___ LISTED ENTRIES
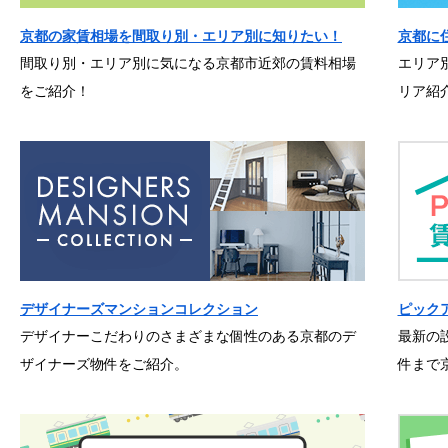
京都の家賃相場を間取り別・エリア別に知りたい！
京都に
間取り別・エリア別に気になる京都市近郊の賃料相場
エリア
をご紹介！
リア紹
デザイナーズマンションコレクション
ピック
デザイナーこだわりのさまざまな個性のある京都のデ
最新の
ザイナーズ物件をご紹介。
件まで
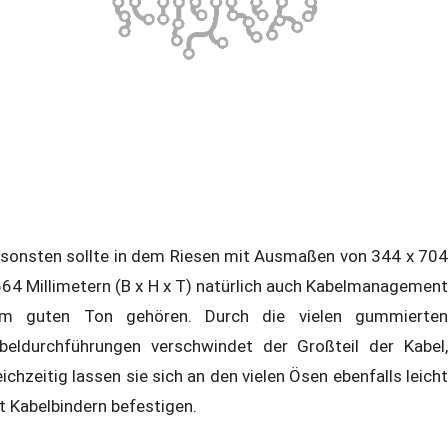
sonsten sollte in dem Riesen mit Ausmaßen von 344 x 704
664 Millimetern (B x H x T) natürlich auch Kabelmanagement
m guten Ton gehören. Durch die vielen gummierten
beldurchführungen verschwindet der Großteil der Kabel,
eichzeitig lassen sie sich an den vielen Ösen ebenfalls leicht
t Kabelbindern befestigen.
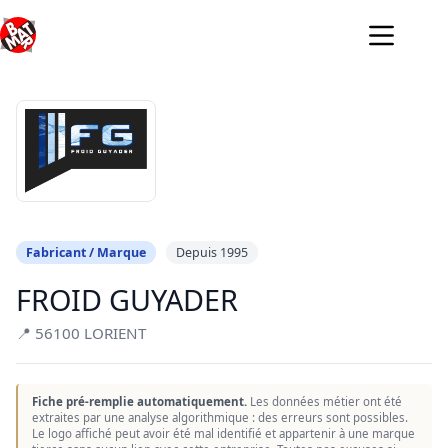
Passer
au
contenu
Fabricant / Marque
Depuis 1995
FROID GUYADER
📍 56100 LORIENT
Fiche pré-remplie automatiquement.
Les données métier ont été
extraites par une analyse algorithmique : des erreurs sont possibles.
Le logo affiché peut avoir été mal identifié et appartenir à une marque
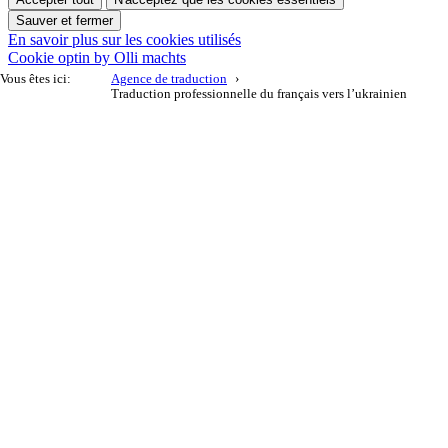
Sauver et fermer
En savoir plus sur les cookies utilisés
Cookie optin by Olli machts
Vous êtes ici:
Agence de traduction
Traduction professionnelle du français vers l’ukrainien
______
WORK INSTRUCTIONS
Copy out the preceding entries without a single change, leaving out the pictures.

SOLUTION TO THIS TASK
京都の家賃相場を間取り別・エリア別に知りたい！
京都に
間取り別・エリア別に気になる京都市近郊の賃料相場
エリア
をご紹介！
リア紹
デザイナーズマンションコレクション
ピック
デザイナーこだわりのさまざまな個性のある京都のデ
最新の
ザイナーズ物件をご紹介。
件まで
sonsten sollte in dem Riesen mit Ausmaßen von 344 x 704
664 Millimetern (B x H x T) natürlich auch Kabelmanagement
m guten Ton gehören. Durch die vielen gummierten
beldurchführungen verschwindet der Großteil der Kabel,
eichzeitig lassen sie sich an den vielen Ösen ebenfalls leicht
t Kabelbindern befestigen.
Passer
au
contenu
Fabricant / Marque
Depuis 1995
FROID GUYADER
📍 56100 LORIENT
Fiche pré-remplie automatiquement.
Les données métier ont été
extraites par une analyse algorithmique : des erreurs sont possibles.
Le logo affiché peut avoir été mal identifié et appartenir à une marque
Sauver et fermer
En savoir plus sur les cookies utilisés
Cookie optin by Olli machts
Vous êtes ici:
Agence de traduction
Traduction professionnelle du français vers l’ukrainien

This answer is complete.